Leone's approach combines technical innovation with engineering pragmatism. His background in production software engineering, cloud infrastructure, and DevOps culture informs how TaoQ AI builds AI systems—ensuring they don't just explore new frontiers but create practical solutions that deliver real value. This industry-focused perspective enables TaoQ AI to tackle ambitious challenges while maintaining a clear path to deployment.

Our Approach

We believe in the power of applied research combined with engineering excellence. Our approach is built on four pillars:

Innovation-Driven

Every solution we develop pushes the boundaries of what's currently possible with AI. We stay at the forefront of the field, constantly exploring new techniques and methodologies. Our approach is grounded in solid research principles while maintaining a clear focus on practical application.

Engineering-Focused

We don't just build prototypes—we build production systems. From novel neural architectures to custom agent frameworks, our solutions are designed for real-world deployment. We combine innovation with the engineering rigor needed to create scalable, reliable AI systems.

Collaboration-Oriented

We work closely with industry partners, research organizations, and technology teams. Our collaborative approach leverages diverse perspectives and enables breakthrough solutions that balance innovation with practical constraints.

Impact-Minded

We develop solutions that make a real difference. Every project is designed to be not just cutting-edge, but practical, scalable, and deployable in real-world scenarios.

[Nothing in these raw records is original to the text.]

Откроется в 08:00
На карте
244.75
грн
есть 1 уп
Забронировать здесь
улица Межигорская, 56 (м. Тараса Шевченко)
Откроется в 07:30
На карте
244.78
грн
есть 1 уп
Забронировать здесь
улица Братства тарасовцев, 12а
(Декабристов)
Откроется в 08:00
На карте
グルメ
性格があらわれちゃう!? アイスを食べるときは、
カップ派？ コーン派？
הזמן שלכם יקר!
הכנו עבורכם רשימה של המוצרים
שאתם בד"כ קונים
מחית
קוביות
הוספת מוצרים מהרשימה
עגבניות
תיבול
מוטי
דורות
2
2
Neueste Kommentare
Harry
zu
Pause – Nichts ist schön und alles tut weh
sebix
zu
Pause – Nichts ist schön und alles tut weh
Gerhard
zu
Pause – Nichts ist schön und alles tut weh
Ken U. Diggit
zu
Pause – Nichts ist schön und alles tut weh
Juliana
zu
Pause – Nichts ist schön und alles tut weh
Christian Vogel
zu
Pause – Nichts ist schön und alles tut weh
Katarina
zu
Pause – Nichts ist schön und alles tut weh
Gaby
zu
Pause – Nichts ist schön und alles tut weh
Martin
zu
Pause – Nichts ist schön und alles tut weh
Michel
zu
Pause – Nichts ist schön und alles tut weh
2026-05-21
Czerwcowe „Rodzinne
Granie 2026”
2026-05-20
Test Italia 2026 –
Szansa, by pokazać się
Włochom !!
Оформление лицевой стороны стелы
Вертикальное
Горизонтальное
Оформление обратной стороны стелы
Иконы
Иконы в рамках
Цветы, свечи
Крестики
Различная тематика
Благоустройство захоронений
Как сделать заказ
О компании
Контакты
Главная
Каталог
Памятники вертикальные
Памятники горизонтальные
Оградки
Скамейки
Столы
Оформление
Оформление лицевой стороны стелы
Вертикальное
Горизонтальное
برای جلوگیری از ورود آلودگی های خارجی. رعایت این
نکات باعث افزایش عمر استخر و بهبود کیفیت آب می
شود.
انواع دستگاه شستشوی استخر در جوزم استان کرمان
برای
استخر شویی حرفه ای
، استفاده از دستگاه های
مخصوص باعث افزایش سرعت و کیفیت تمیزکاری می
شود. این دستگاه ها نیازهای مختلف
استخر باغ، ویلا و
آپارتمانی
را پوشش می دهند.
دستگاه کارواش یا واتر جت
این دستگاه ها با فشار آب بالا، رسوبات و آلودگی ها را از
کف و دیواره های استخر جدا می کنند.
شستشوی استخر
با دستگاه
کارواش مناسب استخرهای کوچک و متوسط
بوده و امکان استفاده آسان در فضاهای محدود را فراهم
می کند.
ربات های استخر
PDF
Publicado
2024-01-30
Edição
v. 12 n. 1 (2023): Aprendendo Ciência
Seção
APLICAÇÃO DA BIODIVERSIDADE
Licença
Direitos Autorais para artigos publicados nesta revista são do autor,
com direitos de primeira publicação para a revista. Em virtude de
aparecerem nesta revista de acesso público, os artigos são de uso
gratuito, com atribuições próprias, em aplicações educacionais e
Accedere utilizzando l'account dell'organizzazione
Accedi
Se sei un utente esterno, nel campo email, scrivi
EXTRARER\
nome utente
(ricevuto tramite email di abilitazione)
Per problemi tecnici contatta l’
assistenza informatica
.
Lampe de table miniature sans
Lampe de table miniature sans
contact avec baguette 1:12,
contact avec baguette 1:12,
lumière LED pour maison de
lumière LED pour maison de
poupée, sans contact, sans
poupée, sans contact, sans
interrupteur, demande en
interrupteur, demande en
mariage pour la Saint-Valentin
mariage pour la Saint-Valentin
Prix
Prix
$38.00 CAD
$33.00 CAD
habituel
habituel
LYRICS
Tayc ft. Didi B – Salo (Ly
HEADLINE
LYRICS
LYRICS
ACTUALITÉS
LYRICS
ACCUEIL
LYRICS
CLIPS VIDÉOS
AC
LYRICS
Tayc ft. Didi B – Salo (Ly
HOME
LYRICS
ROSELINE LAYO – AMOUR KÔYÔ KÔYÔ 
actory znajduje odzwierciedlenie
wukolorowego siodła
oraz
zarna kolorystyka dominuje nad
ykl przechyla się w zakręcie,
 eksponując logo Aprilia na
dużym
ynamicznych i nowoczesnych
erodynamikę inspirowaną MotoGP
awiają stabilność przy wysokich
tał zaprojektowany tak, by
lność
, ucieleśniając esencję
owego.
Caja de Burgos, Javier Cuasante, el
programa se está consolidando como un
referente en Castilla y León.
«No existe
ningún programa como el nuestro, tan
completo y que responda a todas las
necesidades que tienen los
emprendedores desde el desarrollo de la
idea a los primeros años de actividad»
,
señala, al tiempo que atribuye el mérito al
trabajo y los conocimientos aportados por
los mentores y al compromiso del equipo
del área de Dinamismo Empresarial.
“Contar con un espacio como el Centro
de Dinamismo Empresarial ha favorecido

Our industry R&D background ensures we understand the path from innovation to impact.

Looking Ahead

As we continue to expand our capabilities, we're exploring new frontiers in AI. With 15 years of industry experience as our foundation, TaoQ AI is positioned at the intersection of today's breakthroughs and tomorrow's possibilities—advancing technologies in areas like multi-modal AI, advanced reasoning systems, and the convergence of AI with emerging computational paradigms.

Founded in 2024, TaoQ AI represents the culmination of years of experience building production systems and the next chapter in applied AI innovation—where rigorous engineering meets ambitious vision to build the intelligent systems of the future.

Values

  • Excellence: Pursuing the highest standards in applied research and engineering
  • Integrity: Maintaining ethical practices in all our work
  • Innovation: Embracing creativity and novel approaches that push boundaries
  • Pragmatism: Building solutions that work in practice, not just in theory
  • Collaboration: Building partnerships that amplify our impact

What We Do

Generative AI

Foundation models, LLM fine-tuning, and custom generative architectures for text, code, and multi-modal content.

Agentic Systems

Autonomous agents with reasoning, planning, and tool-use capabilities for complex task execution.

Machine Learning

Novel algorithms, architecture design, and research across all ML paradigms and applications.

Reinforcement Learning

Advanced RL research for sequential decision-making, policy optimization, and adaptive control.

Computer Vision

Visual perception systems, object detection, segmentation, and real-time video analysis.

Robotics

Intelligent robotic systems combining perception, planning, and control for autonomous operation.